Brief:
Please return only the lines from the one holding "Pratiques artistiques" through the one holding "Histoire du Carré Amelot", exactly as they appear in the records below, both ends included.

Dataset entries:
Segment Open
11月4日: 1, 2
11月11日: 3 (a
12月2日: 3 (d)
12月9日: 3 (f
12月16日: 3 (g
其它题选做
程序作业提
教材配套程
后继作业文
Segment Closed
Segment Open
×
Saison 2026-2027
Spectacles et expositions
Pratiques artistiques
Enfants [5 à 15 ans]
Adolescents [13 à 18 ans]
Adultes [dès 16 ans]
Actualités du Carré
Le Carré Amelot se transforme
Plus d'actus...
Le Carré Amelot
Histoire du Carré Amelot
Segment Closed
Segment Open
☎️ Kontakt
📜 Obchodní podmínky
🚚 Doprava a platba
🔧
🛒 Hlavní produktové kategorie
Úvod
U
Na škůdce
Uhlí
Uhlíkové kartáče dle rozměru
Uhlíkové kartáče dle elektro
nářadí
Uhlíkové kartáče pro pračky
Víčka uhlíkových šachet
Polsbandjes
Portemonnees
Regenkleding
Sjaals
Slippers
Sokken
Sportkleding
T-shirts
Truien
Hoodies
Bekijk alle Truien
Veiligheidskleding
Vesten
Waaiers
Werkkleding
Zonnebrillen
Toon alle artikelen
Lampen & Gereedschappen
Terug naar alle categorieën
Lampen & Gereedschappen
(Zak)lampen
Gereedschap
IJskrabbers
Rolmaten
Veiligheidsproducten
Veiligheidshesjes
Segment Closed
Output below:
Pratiques artistiques
Enfants [5 à 15 ans]
Adolescents [13 à 18 ans]
Adultes [dès 16 ans]
Actualités du Carré
Le Carré Amelot se transforme
Plus d'actus...
Le Carré Amelot
Histoire du Carré Amelot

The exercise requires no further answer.